Windy is the most-recognised weather brand in aviation, and yes it has a developer API. Here is what that API actually returns - and the bit of their pricing page worth knowing about.

Every time I tell a pilot I run a soaring weather API, someone replies 'doesn't Windy have one of those?'. The honest answer is yes and no - and the gap between the two is most of why Convek exists. This post is a walk through what 'Windy has an API' actually means in practice.

Windy itself is a visualisation product. The maps, the layers, the time slider, the model picker - that is the consumer face. Underneath, Windy does not run its own weather model. It re-serves multiple global and regional NWP models (GFS, ICON-EU, AROME, NAM, GFS Wave, CAMS) on top of a very polished UI. The Point Forecast API is the developer entrypoint to those underlying models. Hit it with a lat/lon and a model name, and you get raw forecast values back as JSON - temperature, wind, precipitation, pressure, humidity, the usual NWP variables at the usual pressure levels.

That is the first useful clarification. The Windy API does not produce soaring-derived fields. CAPE is there (it is a standard NWP stability index), but no wstar, no PBL height as a published parameter, no cloudbase derivation, no convergence diagnostic, no day rating. None of that is a criticism of Windy - they are a global multi-model proxy, and the fact that you can hit one API and pull AROME over the Alps and NAM over North America in the same request shape is a real product. It just is not a soaring API. It is a raw-NWP API with a great brand and a great map UI.

The bit of the pricing page worth pointing out: the Testing tier is free and capped at 500 requests per day, which sounds reasonable until you read the next line of their docs, which is that the Testing tier returns 'randomly shuffled and slightly modified' data and is explicitly not for production. That is a perfectly defensible policy on their end - it stops people running production apps on a free tier - but it is worth knowing before you start building, because it means there is no 'kick the tyres in real conditions' option. You build against fake data, then you commit to the Professional tier at €990/year flat for 10,000 requests/day to see real numbers.

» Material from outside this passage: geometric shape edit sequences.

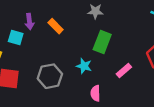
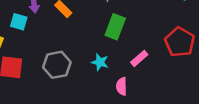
cyan star: (84, 66) -> (100, 62), moved
pink semicircle: (95, 93) -> (122, 86), moved

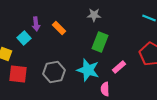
cyan square: (19, 22) -> (24, 38), turned 32
cyan star: (100, 62) -> (88, 70), size x1.6

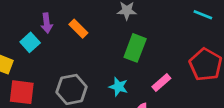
cyan star: (88, 70) -> (119, 87), size x0.6

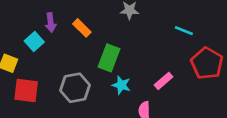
cyan line: (203, 15) -> (184, 31), moved
green rectangle: (135, 48) -> (109, 58), moved

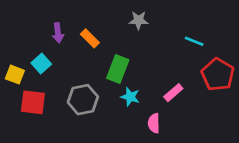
cyan square: (34, 42) -> (41, 63), moved

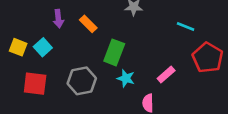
yellow square: (15, 75) -> (18, 47), moved

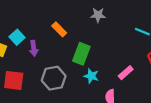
purple arrow: (58, 19) -> (34, 48), moved
cyan square: (43, 47) -> (17, 37), moved

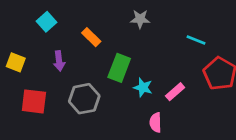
cyan square: (17, 37) -> (46, 22), moved
cyan star: (91, 76) -> (143, 87), moved

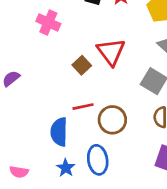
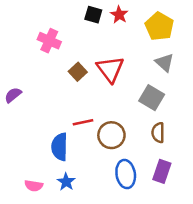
brown square: (82, 65) -> (78, 72), moved
blue ellipse: (98, 160) -> (126, 174), moved
pink semicircle: (19, 172) -> (34, 186), moved

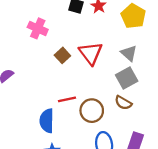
gray triangle: (165, 63) -> (129, 53), moved
gray square: (152, 98) -> (127, 78), turned 30
brown semicircle: (158, 133) -> (123, 103), moved, turned -60

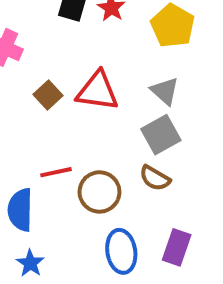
red triangle: (91, 53) -> (98, 91), turned -45

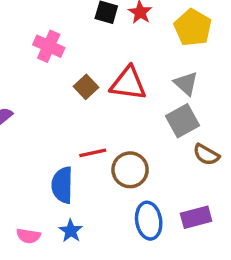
brown semicircle: (155, 178) -> (206, 155), moved
purple rectangle: (177, 247) -> (196, 217), turned 56

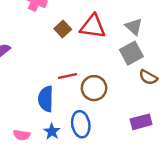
blue ellipse: (149, 221) -> (81, 124), moved

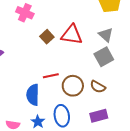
brown semicircle: (148, 77) -> (98, 87), moved
purple rectangle: (141, 122) -> (99, 116), moved

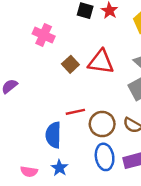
blue ellipse: (62, 116) -> (105, 157), moved

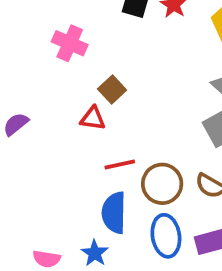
red triangle: (101, 62) -> (93, 118), moved, size x0.6
blue semicircle: (53, 135) -> (114, 213), moved

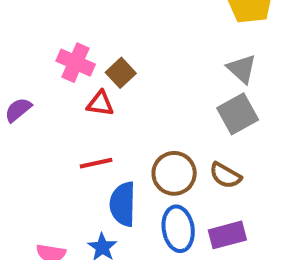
pink cross: (70, 43) -> (76, 63), moved
red line: (120, 165) -> (96, 163), moved

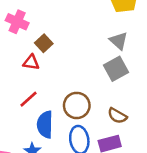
pink cross: (76, 63) -> (17, 22), moved
red line: (96, 163) -> (29, 99), turned -30
brown semicircle: (225, 175) -> (117, 116), moved

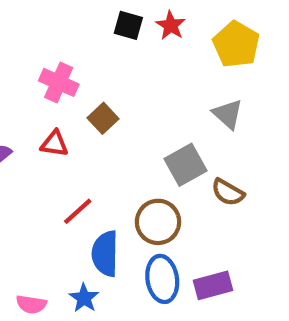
red triangle: (31, 62) -> (54, 144), moved
gray square: (116, 69) -> (185, 165), moved
brown semicircle: (117, 116) -> (228, 192), moved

There is no middle.

What Windy is excellent at: brand recognition with pilots (which matters more than you might think when you are pitching a tool), a polished consumer product that 'just works', and broad multi-model NWP access through a clean API. If you are building a general-purpose aviation weather tool that needs raw GFS or AROME at a point, anywhere on the globe, with a model picker, Windy is hard to beat.

What it is not: a soaring data layer. The fields a soaring app needs (wstar, BL height, BL top, soaring ceiling, MSL cloudbase, convergence) are not in the response. You can derive some of them from raw fields with enough effort - which is exactly what running your own WRF amounts to, and at that point you might as well let someone else do it. The side-by-side comparison page covers the pricing, the models, and the field-set differences in more detail.

I have nothing against Windy. I use it every flying weekend. The point of writing this post is to spare other devs the half-day where they realise 'has an API' does not necessarily mean 'has the data I need'.